Let's put together everything we've learned about attention into a function.

In [185]:
def attention(query, key, value):
    """
    Calculates an attention matrix for given input vectors.
    """

    # We expect all of our inputs to be 2-dimensional matrices (we are not using
    # batching in this example)
    assert query.ndim == 2
    assert key.ndim == 2
    assert value.ndim == 2

    vocabulary_size = query.shape[1]
    query_sequence_length = query.shape[0]
    key_sequence_length = key.shape[0]
    value_sequence_length = value.shape[0]

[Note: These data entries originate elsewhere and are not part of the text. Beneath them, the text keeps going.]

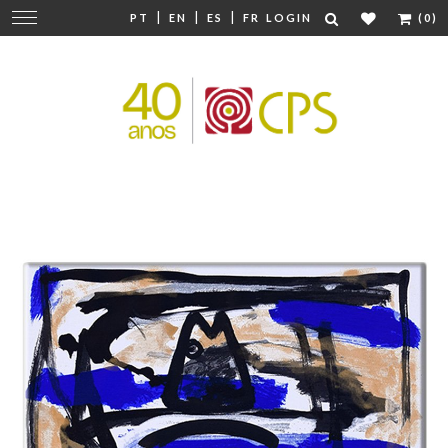
|
|
|
Change
PT
EN
ES
FR
LOGIN
(0)
navigation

    # We expect the vocabulary sizes to be the same for all of the inputs
    assert key.shape[1] == vocabulary_size
    assert value.shape[1] == vocabulary_size

    # First we calculate the score matrix - this is the attention matrix
    score = np.matmul(query, key.T)

    # The scores are every output word for every input word, so we expect the shape to
    # be a rectangle with the two sentence lengths as dimensions
    assert score.shape == (query_sequence_length, key_sequence_length)

    # We apply scaling and softmax to the scores to get the weights
    weight = sp.special.softmax(score / (vocabulary_size**0.5), axis=1)

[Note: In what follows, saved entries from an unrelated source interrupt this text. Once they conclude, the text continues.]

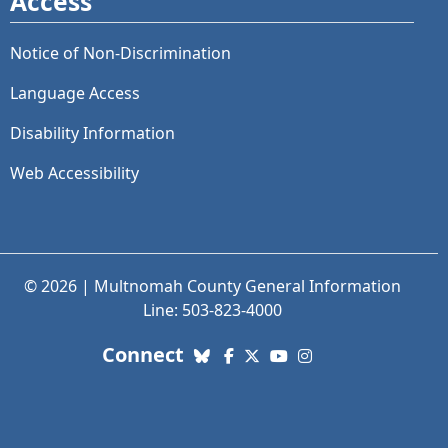
Access
Notice of Non-Discrimination
Language Access
Disability Information
Web Accessibility
© 2026 | Multnomah County General Information
Line: 503-823-4000
with us. Social Media links
Connect
Bluesky
Facebook
X (Twitter)
YouTube
Instagram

    # This operation shouldn't change the shape, only the values
    assert weight.shape == score.shape

    # Finally we calculate the result
    result = np.matmul(weight, value)

    # See the above note in "Calculating attention for one word" for an explanation of
    # why this is the shape
    assert result.shape == (query_sequence_length, vocabulary_size)

    return result

Let's test it out like before:

In [186]:
attention(query, key, value)

array([[0.56776484, 0.42919222, 0.45483751, 0.37362664, 0.50926416,
        0.40020751, 0.47256763, 0.46993472, 0.55653554, 0.65328568],
       [0.59119164, 0.41192583, 0.44918864, 0.3674337 , 0.53332671,
        0.37570831, 0.45324228, 0.46866823, 0.55895598, 0.650062  ],
       [0.59119164, 0.41192583, 0.44918864, 0.3674337 , 0.53332671,
        0.37570831, 0.45324228, 0.46866823, 0.55895598, 0.650062  ],
       [0.58594759, 0.42341096, 0.44979032, 0.37344594, 0.52907394,
        0.38805452, 0.46133003, 0.46045688, 0.5500834 , 0.6474111 ],
       [0.57048592, 0.46361578, 0.47133947, 0.3942548 , 0.51886836,
        0.41615059, 0.46720532, 0.4508532 , 0.55223346, 0.64633045],
       [0.55568366, 0.44515894, 0.45747396, 0.37976891, 0.49510853,
        0.41690305, 0.48619281, 0.4672868 , 0.55054167, 0.65628816],
       [0.58326513, 0.43260528, 0.46212944, 0.37934952, 0.527155  ,
        0.38895479, 0.45412531, 0.46555113, 0.56467623, 0.65315166],
       [0.58453305, 0.43225917, 0.4609807

If you check this result against the above result, you can see that they are the same!